Hudson was able to receive the vaccine through a walk-in appointment at the UD Arena. A friend of hers notified that there were extra vaccines available, and Hudson happened to get an open slot, while some other friends that went that day were denied a vaccine.
“I did feel a little guilt, I’m not quite old enough and I didn’t have any preexisting conditions, but I also don’t think we should be throwing them away,” Hudson said. “That was a decision that I made that it was better for me to get one than for them to throw one away.”
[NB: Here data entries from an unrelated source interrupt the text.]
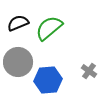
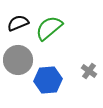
gray circle: moved 2 px up
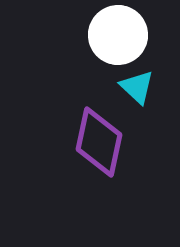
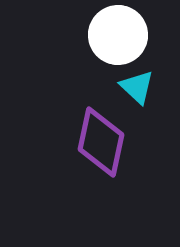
purple diamond: moved 2 px right
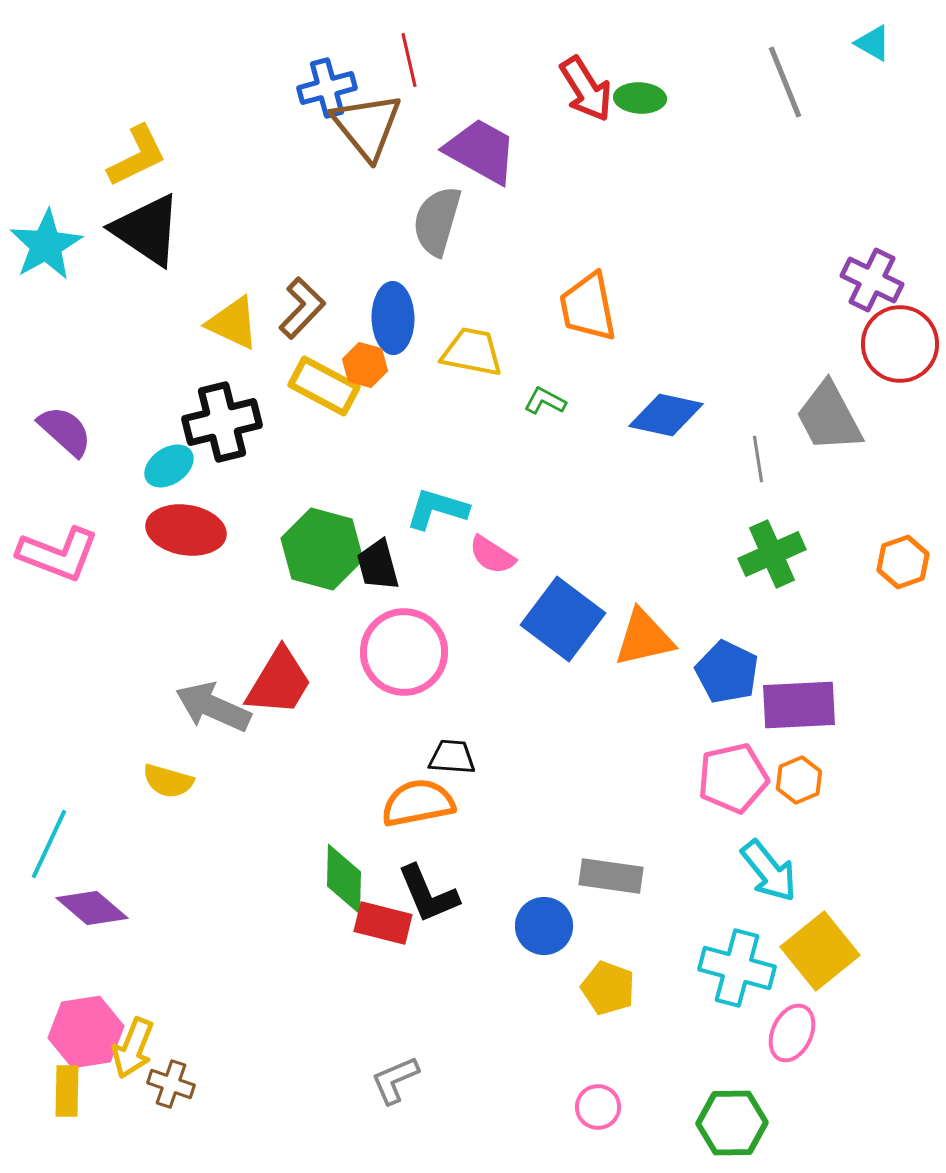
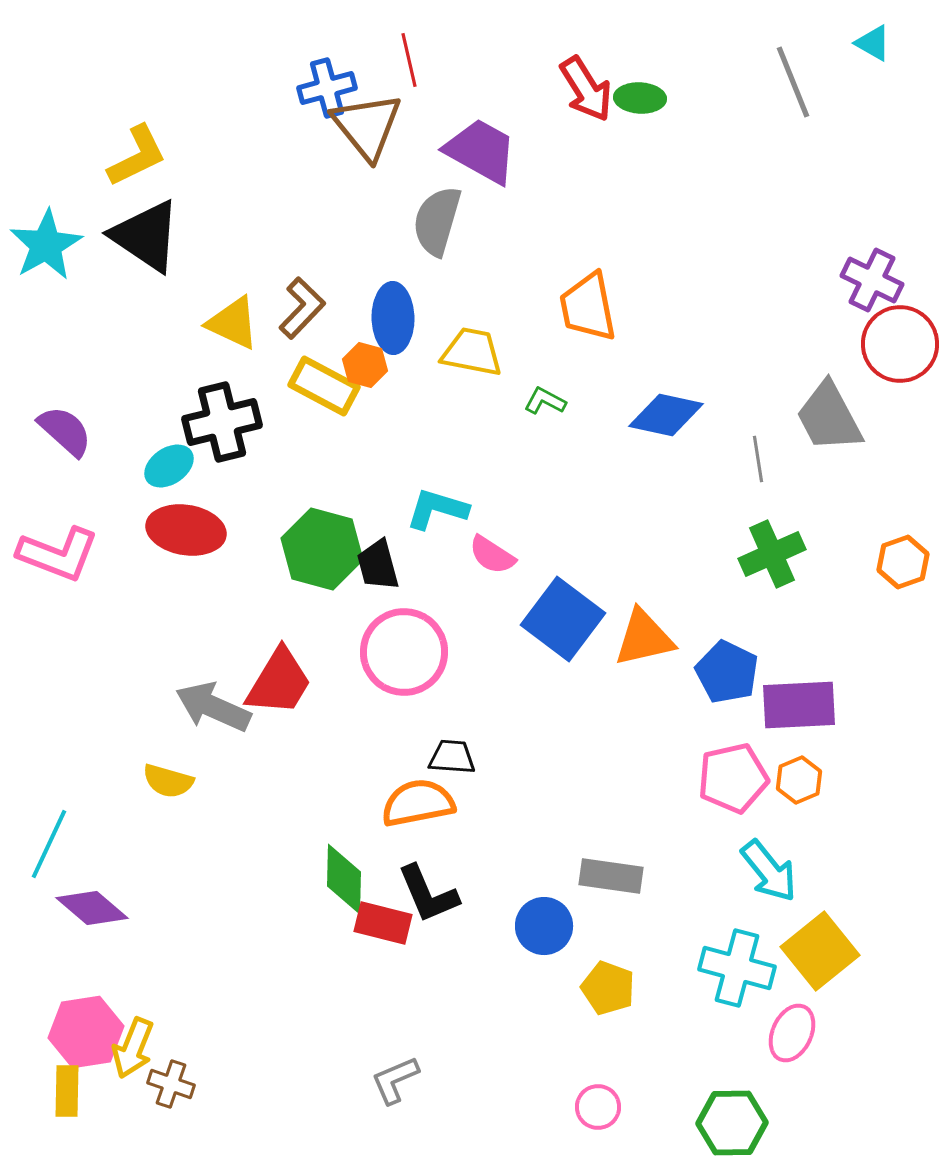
gray line at (785, 82): moved 8 px right
black triangle at (147, 230): moved 1 px left, 6 px down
Shahady said that she encourages anyone to get the vaccine when it’s made available to them, regardless of age or medical history, in order to keep pushing vaccine distribution forward.
“I know people also worry about ‘I don’t need it as much as this person and they’re not up for it yet,’” Shahady said.
“Unfortunately, we can’t determine how the states decide how to distribute the vaccines, but making sure you get it within your phase I think is important to keep it moving along, because overall I do think the vaccine will be effective in producing herd immunity.”
Shahady said she was glad to now be fully vaccinated so that she can continue her job in health care. Like Hudson and Schaff expressed as well, Shahdy does not feel any regrets about receiving the vaccine or has fear of the future.
“I did not enjoy the 24 hours I felt like I had the flu, but again, I felt like it was very mild to a moderate reaction,” Shahady said. “Working as a health care worker and feeling safe in my job when I walk into someone’s house — it’s been very nice to have a little more peace of mind in keeping myself safe.”